Task requirements
Wherever the word "Close" appears in a line of the data, that line should be copied.
-- -- --
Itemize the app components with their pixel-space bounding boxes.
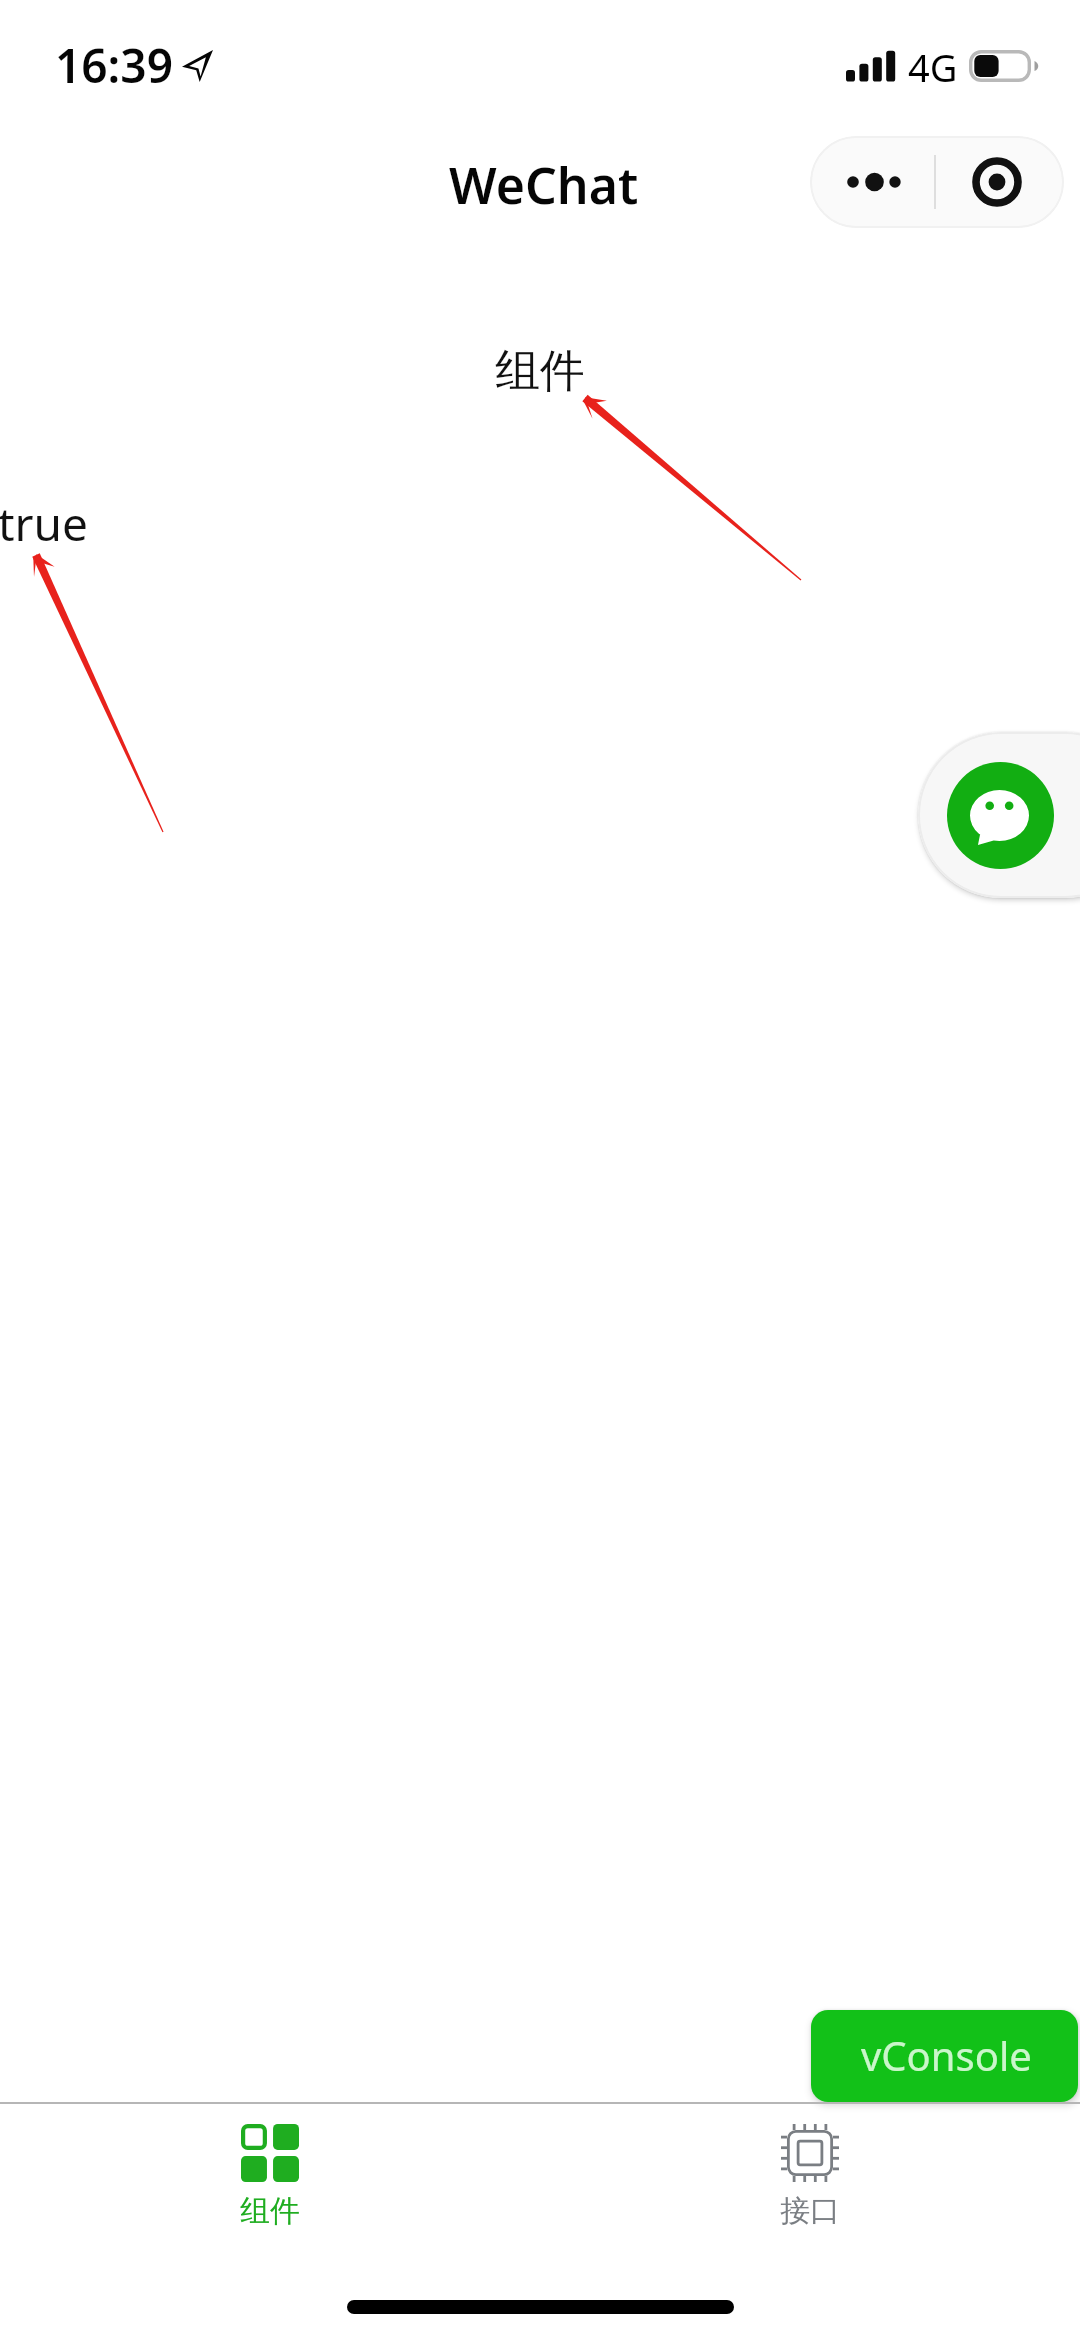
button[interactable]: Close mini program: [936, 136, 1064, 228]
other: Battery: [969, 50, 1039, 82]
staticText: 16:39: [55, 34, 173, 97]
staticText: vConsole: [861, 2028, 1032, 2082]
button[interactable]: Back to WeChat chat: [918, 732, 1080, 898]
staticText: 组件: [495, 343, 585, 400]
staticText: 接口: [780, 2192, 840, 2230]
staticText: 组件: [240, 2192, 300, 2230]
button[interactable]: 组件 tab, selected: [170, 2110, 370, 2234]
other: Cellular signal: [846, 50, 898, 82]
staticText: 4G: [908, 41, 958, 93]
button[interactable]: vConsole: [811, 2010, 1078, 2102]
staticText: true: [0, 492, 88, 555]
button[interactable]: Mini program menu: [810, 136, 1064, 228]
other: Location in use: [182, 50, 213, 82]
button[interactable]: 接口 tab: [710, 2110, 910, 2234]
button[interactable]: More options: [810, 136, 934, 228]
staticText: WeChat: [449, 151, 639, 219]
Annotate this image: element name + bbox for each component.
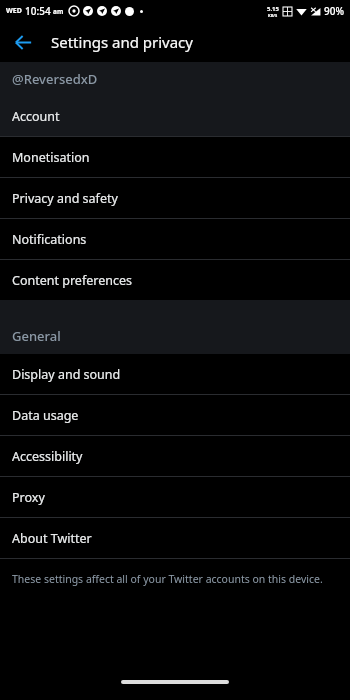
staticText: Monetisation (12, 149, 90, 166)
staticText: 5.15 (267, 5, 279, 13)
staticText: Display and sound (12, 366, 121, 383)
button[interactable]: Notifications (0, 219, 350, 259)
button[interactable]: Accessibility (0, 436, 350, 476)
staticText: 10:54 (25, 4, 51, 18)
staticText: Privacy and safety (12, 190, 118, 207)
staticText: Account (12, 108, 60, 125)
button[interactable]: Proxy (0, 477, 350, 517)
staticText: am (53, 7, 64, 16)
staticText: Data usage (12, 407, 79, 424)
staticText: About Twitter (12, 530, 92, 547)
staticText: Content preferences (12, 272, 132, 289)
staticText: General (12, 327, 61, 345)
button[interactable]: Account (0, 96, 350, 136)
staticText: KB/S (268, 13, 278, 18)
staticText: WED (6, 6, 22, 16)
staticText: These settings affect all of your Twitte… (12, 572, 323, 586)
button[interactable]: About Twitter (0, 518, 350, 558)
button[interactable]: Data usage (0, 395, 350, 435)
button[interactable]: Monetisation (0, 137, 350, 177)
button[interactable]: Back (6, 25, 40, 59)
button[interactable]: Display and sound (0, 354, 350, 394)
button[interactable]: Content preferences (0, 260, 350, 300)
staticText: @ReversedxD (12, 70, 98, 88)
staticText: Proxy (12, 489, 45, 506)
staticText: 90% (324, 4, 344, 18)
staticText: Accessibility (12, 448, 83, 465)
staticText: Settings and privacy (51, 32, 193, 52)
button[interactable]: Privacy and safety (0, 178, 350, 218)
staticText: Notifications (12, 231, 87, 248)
-- -- --
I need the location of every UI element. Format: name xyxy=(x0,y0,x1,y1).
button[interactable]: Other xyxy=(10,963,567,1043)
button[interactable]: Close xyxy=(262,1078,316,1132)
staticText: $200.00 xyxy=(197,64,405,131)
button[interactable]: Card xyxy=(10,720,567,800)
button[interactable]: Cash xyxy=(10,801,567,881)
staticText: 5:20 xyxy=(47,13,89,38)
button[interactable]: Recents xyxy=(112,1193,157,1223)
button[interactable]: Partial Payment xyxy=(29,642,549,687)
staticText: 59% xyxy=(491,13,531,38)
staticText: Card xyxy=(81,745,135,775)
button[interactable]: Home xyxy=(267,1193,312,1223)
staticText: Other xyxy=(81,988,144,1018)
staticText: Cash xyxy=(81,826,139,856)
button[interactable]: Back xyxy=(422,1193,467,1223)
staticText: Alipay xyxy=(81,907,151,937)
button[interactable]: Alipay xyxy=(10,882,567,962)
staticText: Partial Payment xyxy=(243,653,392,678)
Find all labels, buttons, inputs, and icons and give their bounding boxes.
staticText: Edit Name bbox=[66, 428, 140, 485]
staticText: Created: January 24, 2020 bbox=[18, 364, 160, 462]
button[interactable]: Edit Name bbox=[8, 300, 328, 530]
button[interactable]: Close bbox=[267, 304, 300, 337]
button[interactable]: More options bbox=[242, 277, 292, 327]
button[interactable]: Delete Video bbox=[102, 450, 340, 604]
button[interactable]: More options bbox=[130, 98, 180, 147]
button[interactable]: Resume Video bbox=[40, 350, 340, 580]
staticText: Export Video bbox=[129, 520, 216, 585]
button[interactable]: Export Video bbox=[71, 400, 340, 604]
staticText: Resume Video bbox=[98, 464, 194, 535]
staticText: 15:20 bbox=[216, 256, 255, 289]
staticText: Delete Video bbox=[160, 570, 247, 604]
-- -- --
Completed task
button[interactable]: Close mini program: [936, 136, 1064, 228]
button[interactable]: Close xyxy=(262,1078,316,1132)
button[interactable]: Close bbox=[267, 304, 300, 337]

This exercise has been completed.